Thanks to this innovative, three-stage architecture, this new algorithm for PDF
estimation offers much higher computational efficiency and better scalability
than conventional Monte Carlo methods. In addition, it internally computes an
estimate of the likelihood function, thus relieves the user of this challenging
task. On the other hand, it provides an estimate of the posterior distribution,
which may not be as accurate as that computed by conventional Monte Carlo
methods, because of the approximate nature of the algorithm calculations.

The new PDF estimation
strategy, proposed in this contribution, has been demonstrated on two different
case studies, namely, the estimation of the probability distribution of the key
parameters of a simple fed-batch reactor model and of a more complex
physiologically-based pharmacokinetic model.
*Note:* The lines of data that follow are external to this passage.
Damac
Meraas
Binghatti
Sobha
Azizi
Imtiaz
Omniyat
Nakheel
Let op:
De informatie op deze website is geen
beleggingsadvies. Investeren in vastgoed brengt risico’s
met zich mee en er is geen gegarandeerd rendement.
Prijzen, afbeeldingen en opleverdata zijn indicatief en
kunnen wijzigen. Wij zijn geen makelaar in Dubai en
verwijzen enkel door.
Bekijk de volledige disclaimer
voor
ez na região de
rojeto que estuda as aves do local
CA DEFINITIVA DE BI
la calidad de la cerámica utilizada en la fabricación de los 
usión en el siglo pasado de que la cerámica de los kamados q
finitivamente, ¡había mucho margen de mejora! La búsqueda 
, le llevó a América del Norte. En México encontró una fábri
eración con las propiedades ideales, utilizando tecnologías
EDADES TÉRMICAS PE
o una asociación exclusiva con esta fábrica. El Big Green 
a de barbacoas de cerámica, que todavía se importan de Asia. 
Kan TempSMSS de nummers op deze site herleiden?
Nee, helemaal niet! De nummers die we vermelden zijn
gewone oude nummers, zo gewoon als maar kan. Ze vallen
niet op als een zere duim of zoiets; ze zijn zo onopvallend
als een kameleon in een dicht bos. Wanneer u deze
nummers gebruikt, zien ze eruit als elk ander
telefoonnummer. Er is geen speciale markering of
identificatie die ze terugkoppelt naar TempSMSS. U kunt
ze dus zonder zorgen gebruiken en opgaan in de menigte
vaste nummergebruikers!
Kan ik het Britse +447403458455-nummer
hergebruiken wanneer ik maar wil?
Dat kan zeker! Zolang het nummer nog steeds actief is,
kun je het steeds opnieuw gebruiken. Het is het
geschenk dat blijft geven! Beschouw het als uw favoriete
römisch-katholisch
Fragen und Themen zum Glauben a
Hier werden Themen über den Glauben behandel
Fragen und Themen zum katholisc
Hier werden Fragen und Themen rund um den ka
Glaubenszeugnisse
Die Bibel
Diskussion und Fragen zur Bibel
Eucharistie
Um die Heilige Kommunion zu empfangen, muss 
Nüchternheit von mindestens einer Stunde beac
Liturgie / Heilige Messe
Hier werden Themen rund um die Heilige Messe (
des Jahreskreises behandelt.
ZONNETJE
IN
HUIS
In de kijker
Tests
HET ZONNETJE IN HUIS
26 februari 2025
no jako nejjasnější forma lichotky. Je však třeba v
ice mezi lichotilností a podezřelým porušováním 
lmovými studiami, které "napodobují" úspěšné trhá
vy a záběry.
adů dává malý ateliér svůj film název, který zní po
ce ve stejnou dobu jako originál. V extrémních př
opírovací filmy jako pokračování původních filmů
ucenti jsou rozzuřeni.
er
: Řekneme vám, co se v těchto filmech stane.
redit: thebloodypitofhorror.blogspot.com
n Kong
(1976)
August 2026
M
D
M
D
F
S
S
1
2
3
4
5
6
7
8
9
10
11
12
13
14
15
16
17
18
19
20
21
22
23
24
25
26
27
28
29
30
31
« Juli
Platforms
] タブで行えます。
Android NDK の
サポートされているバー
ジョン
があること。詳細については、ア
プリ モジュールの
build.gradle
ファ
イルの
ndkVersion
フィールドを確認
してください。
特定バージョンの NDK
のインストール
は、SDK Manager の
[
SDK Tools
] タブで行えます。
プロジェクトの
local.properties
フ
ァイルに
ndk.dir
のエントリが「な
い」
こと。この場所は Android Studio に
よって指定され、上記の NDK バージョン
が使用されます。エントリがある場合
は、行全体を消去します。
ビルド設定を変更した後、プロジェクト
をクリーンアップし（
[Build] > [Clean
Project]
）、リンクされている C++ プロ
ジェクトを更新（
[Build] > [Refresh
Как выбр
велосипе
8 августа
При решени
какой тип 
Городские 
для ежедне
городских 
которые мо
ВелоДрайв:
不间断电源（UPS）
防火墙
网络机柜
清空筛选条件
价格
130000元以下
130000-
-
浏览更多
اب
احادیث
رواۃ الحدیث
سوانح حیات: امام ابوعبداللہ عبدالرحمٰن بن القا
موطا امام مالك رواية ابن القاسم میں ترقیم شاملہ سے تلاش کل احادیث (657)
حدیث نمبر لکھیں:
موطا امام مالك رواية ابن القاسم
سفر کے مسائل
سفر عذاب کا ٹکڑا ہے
As a basis for comparison, these
two problems have also been solved with conventional Monte Carlo methods. Both
case studies confirm that the new PDF estimation strategy, proposed in this
work, offers a very good trade-off between accuracy and computational
efficiency, which make it the ideal candidate for time-critical PDF estimation
tasks. The latter are common in stochastic dynamic optimization, robust data
reconciliation and robust soft-sensing problems.

References

Gamerman, D., Lopes, H.F.
(2006). Markov Chain Monte Carlo - Stochastic simulation for Bayesian inference.
Taylor & Francis Group, New York (NY).

Mondal, S., Chakraborty,
G., Bhattacharyy, K. (2010). LMI approach to robust unknown input observer
design for continuous systems with noise and uncertainties. International
Journal of Control, Automation and Systems, 8, 210-219.

Si, H., Ji, H., Zeng, X.
(2012). Quantitative risk assessment model of hazardous chemicals leakage and
application. Safety Science, 50, 1452-1461.

Rossi, F., Reklaitis, G., Manenti,
F., Buzzi-Ferraris, G. (2016). Multi-scenario
robust online optimization and control of fed-batch systems via dynamic
model-based scenario selection. AIChE Journal, 62, 3264-3284.